Puisi: Kelarutan (Karya Fridolin Ukur)

Puisi "Kelarutan" karya Fridolin Ukur mengajak pembaca menyelami ruang hening tempat kata-kata kehilangan cahaya, namun justru di sanalah kejujuran ..
Kelarutan

membisu pada diri
penyair berkisah seorang
iseng mati sepi

langkah yang satu-satunya terseret
masuki kelarutan malam
antara kabut dan samar kelupaan:

sejarak tapak
dua-dua bayangan lintasi kabut
penyair masih sendiri

di kelarutan ini malam
penyair jemu bersajak
bintang tak juga mau tersenyum.

Sumber: Malam Sunyi (1961)

Analisis Puisi:

Puisi “Kelarutan” karya Fridolin Ukur merupakan puisi pendek yang bersifat reflektif dan metapuitik. Melalui larik-larik hemat dan suasana hening, penyair menampilkan potret kesendirian, kelelahan batin, serta jarak antara penyair, kata, dan dunia di sekitarnya. Puisi ini terasa seperti catatan sunyi tentang keberadaan penyair di tengah malam dan kelupaan.

Tema

Tema utama puisi ini adalah kesendirian dan kelelahan batin penyair dalam proses penciptaan puisi. Kelarutan dipahami sebagai tenggelamnya diri dalam kesunyian, kebuntuan, dan jarak emosional dengan dunia maupun dengan kata-kata.

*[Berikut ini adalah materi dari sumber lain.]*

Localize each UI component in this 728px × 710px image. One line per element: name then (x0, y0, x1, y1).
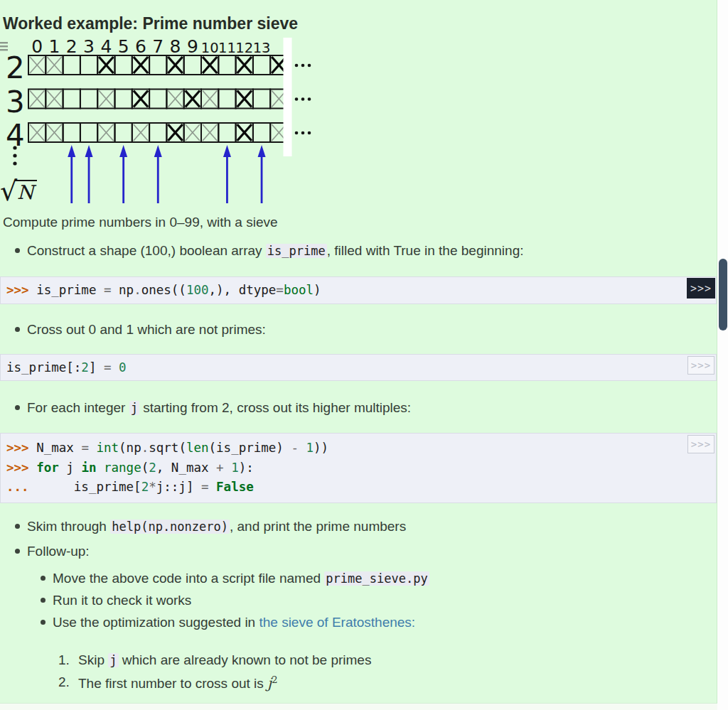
text-segment: Use the optimization suggested in (53, 615, 259, 630)
intro-text: Compute prime numbers in 0–99, with a si… (3, 215, 278, 230)
bullet-icon (41, 620, 46, 625)
list-item: Cross out 0 and 1 which are not primes: (27, 322, 688, 338)
svg-text:3: 3 (83, 36, 95, 57)
text-segment: Move the above code into a script file n… (53, 571, 324, 586)
toggle-prompts-button[interactable]: >>> (687, 435, 714, 453)
scrollbar-track[interactable] (717, 0, 728, 710)
bullet-icon (15, 549, 20, 554)
list-item: Move the above code into a script file n… (53, 571, 688, 586)
list-item: Follow-up: (27, 544, 688, 559)
text-segment: , and print the prime numbers (230, 519, 406, 534)
toggle-prompts-button[interactable]: >>> (687, 278, 715, 298)
list-item: Construct a shape (100,) boolean array i… (27, 243, 688, 259)
text-segment: Skip (78, 652, 108, 667)
text-segment: which are already known to not be primes (119, 652, 372, 667)
list-item: 1. Skip j which are already known to not… (78, 652, 688, 668)
svg-text:10: 10 (201, 40, 219, 56)
svg-text:N: N (17, 181, 37, 203)
code-block: >>> N_max = int(np.sqrt(len(is_prime) - … (0, 433, 717, 503)
bullet-icon (15, 405, 20, 410)
list-number: 1. (58, 652, 70, 668)
inline-code: prime_sieve.py (324, 571, 429, 586)
svg-text:1: 1 (48, 36, 60, 57)
svg-text:7: 7 (152, 36, 164, 57)
text-segment: Follow-up: (27, 544, 90, 559)
inline-link[interactable]: the sieve of Eratosthenes: (259, 615, 415, 630)
svg-text:6: 6 (135, 36, 146, 57)
bullet-icon (15, 248, 20, 253)
page-title: Worked example: Prime number sieve (3, 14, 298, 33)
toggle-prompts-button[interactable]: >>> (687, 356, 714, 375)
bullet-icon (15, 524, 20, 529)
svg-text:8: 8 (170, 36, 181, 57)
svg-text:12: 12 (235, 40, 253, 56)
svg-text:2: 2 (6, 50, 25, 85)
svg-text:11: 11 (218, 40, 236, 56)
bullet-icon (41, 598, 46, 603)
list-item: Skim through help(np.nonzero), and print… (27, 519, 688, 534)
inline-code: j (108, 653, 118, 667)
hamburger-icon (0, 45, 8, 47)
text-segment: Construct a shape (100,) boolean array (27, 243, 266, 258)
code-text: >>> N_max = int(np.sqrt(len(is_prime) - … (1, 434, 716, 497)
text-segment: Cross out 0 and 1 which are not primes: (27, 322, 266, 337)
text-segment: The first number to cross out is (78, 676, 267, 691)
text-segment: starting from 2, cross out its higher mu… (139, 400, 411, 415)
list-item: Run it to check it works (53, 593, 688, 608)
list-item: Use the optimization suggested in the si… (53, 615, 688, 630)
text-segment: , filled with True in the beginning: (327, 243, 524, 258)
text-segment: For each integer (27, 400, 129, 415)
svg-text:5: 5 (118, 36, 129, 57)
svg-text:9: 9 (187, 36, 198, 57)
hamburger-icon (0, 42, 8, 43)
svg-text:13: 13 (253, 40, 271, 56)
page-bottom-strip (0, 704, 717, 710)
svg-text:0: 0 (31, 36, 43, 57)
inline-code: j (129, 401, 139, 415)
bullet-icon (41, 576, 46, 581)
inline-code: help(np.nonzero) (110, 520, 230, 534)
code-text: is_prime[:2] = 0 (1, 355, 716, 378)
inline-code: is_prime (266, 244, 327, 258)
page: Worked example: Prime number sieve 01234… (0, 0, 728, 710)
prime-sieve-diagram: 012345678910111213234√N (0, 34, 316, 208)
list-number: 2. (58, 674, 70, 690)
svg-text:2: 2 (66, 36, 77, 57)
code-block: >>> is_prime = np.ones((100,), dtype=boo… (0, 276, 717, 304)
text-segment: 2 (272, 674, 277, 685)
scrollbar-thumb[interactable] (719, 259, 727, 330)
exercise-panel: Worked example: Prime number sieve 01234… (0, 0, 717, 704)
svg-text:4: 4 (100, 36, 112, 57)
code-block: is_prime[:2] = 0 >>> (0, 354, 717, 381)
bullet-icon (15, 327, 20, 332)
list-item: For each integer j starting from 2, cros… (27, 400, 688, 416)
text-segment: Skim through (27, 519, 110, 534)
svg-text:3: 3 (6, 85, 25, 119)
list-item: 2. The first number to cross out is j2 (78, 674, 688, 692)
code-text: >>> is_prime = np.ones((100,), dtype=boo… (1, 277, 716, 301)
text-segment: Run it to check it works (53, 593, 191, 608)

Puisi ini bercerita tentang seorang penyair yang membisu pada dirinya sendiri. Ia melangkah perlahan memasuki “kelarutan malam”, sebuah ruang antara kabut dan kelupaan. Meski bayangan tampak berpasangan, sang penyair tetap sendiri, terasing, dan jenuh bersajak.

Makna tersirat

Makna tersirat puisi ini menunjukkan krisis eksistensial sekaligus krisis kreatif. Kelarutan melambangkan keadaan batin ketika penyair kehilangan gairah dan arah, sementara puisi tak lagi memberi penghiburan. Ketidakmauan bintang untuk “tersenyum” menandakan alam pun tak lagi memberi isyarat atau inspirasi.

Suasana dalam puisi

Puisi ini membangun suasana sepi, muram, dan hening. Nuansa malam, kabut, dan kelupaan menciptakan perasaan terlarut dalam kehampaan, seolah waktu berjalan lambat dan tanpa tujuan.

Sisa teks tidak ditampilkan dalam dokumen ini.